Ce qui manque dans les débats actuels qui dominent la politique libanaise, c’est la reconnaissance que les vrais enjeux ne sont ni le plafond de la dette ni l’état de l’économie, aussi importants soient-ils, mais une forme puissante et vénéneuse d’autoritarisme qui menace l’ idée même de la démocratie et des institutions, des valeurs publiques, des cultures formatrices et des espaces publics qui la nourrissent.

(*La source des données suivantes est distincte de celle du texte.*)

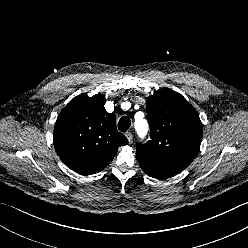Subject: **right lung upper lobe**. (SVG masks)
<instances>
[{
  "instance_id": "cb5924a9",
  "label": "right lung upper lobe",
  "mask_w": 248,
  "mask_h": 248,
  "mask_svg": "<svg viewBox=\"0 0 248 248\" xmlns=\"http://www.w3.org/2000/svg\"><path fill=\"white\" fill-rule=\"evenodd\" d=\"M105 97L86 93L72 99L59 114L54 147L61 160L81 175L103 170L118 147L128 143L116 129V117L104 108Z\"/></svg>"
}]
</instances>
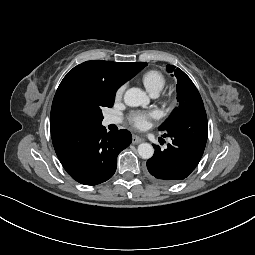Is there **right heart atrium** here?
I'll return each instance as SVG.
<instances>
[{
  "label": "right heart atrium",
  "mask_w": 255,
  "mask_h": 255,
  "mask_svg": "<svg viewBox=\"0 0 255 255\" xmlns=\"http://www.w3.org/2000/svg\"><path fill=\"white\" fill-rule=\"evenodd\" d=\"M124 90H125V85H122V86H120V87L117 89V91H116V93H115V98H116L117 100H119V99L122 98L123 93H124Z\"/></svg>",
  "instance_id": "d8ad5b80"
}]
</instances>
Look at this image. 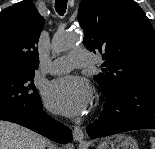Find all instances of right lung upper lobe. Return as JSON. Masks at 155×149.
Instances as JSON below:
<instances>
[{
	"label": "right lung upper lobe",
	"mask_w": 155,
	"mask_h": 149,
	"mask_svg": "<svg viewBox=\"0 0 155 149\" xmlns=\"http://www.w3.org/2000/svg\"><path fill=\"white\" fill-rule=\"evenodd\" d=\"M44 19L30 0L0 12V68L34 72L39 65L37 44Z\"/></svg>",
	"instance_id": "cb5924a9"
}]
</instances>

Le Liban occupe un moment critique de son histoire, un moment où les forces de l’extrémisme ne sont pas seulement en hausse mais sont en train de révolutionner les modes de gouvernance, l’idéologie et la politique. La politique de la déconnexion n’est qu’une stratégie parmi une série de stratégies conçues pour dissimuler cet ordre plus profond de politique autoritaire. Dans une société qui se complaît dans des accès d’amnésie historique et sociale, il est beaucoup plus facile que le langage de la politique et de la communauté soit volé et déployé comme une arme pour vider des mots tels que démocratie, liberté, justice et l’état social de tout sens viable.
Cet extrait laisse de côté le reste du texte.